ONJ is a condition in which the bone tissue in the jaw fails to heal after minor trauma such as a tooth extraction, causing the bone to be exposed. The exposure can eventually lead to infection and fracture and may require long-term antibiotic therapy or surgery to remove the dying bone tissue. Signs and symptoms of ONJ may include: jaw pain, swelling of the gums, loose teeth, drainage, exposed jaw bone, numbness, or a feeling of heaviness in the jaw.

According to a Bloomberg report, Boles’ case originally went to trial last August, but that proceeding ended in a mistrial after the jury was unable to return a verdict. The second trial began on June 7 with jury selection.

Boles, a retired deputy from the Okaloosa County, Florida Sheriff’s Office, testified that she began taking Fosamax after she developed a stress fracture in her foot, and eventually developed ONJ. Her lawsuit accused Merck of knowing about the Fosamax-ONJ connection as early as 1996.
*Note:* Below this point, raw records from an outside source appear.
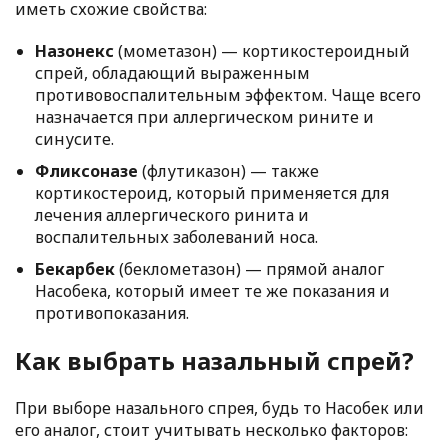
иметь схожие свойства:
Назонекс
(мометазон) — кортикостероидный
спрей, обладающий выраженным
противовоспалительным эффектом. Чаще всего
назначается при аллергическом рините и
синусите.
Фликсоназе
(флутиказон) — также
кортикостероид, который применяется для
лечения аллергического ринита и
воспалительных заболеваний носа.
Бекарбек
(беклометазон) — прямой аналог
Насобека, который имеет те же показания и
противопоказания.
Как выбрать назальный спрей?
При выборе назального спрея, будь то Насобек или
его аналог, стоит учитывать несколько факторов:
Jurors on Friday found that Fosamax is defectively designed and unreasonably dangerous and that the drug was negligently designed, her lawyer told Bloomberg.

Boles’ case was one of three “bellwether” trials scheduled by Judge Keenen in the Fosamax litigation. The first Fosamax case resulted in a Merck victory in May. The third trial is scheduled to begin in November.

Such trials are considered test cases, and often point the way to out-of-court settlements.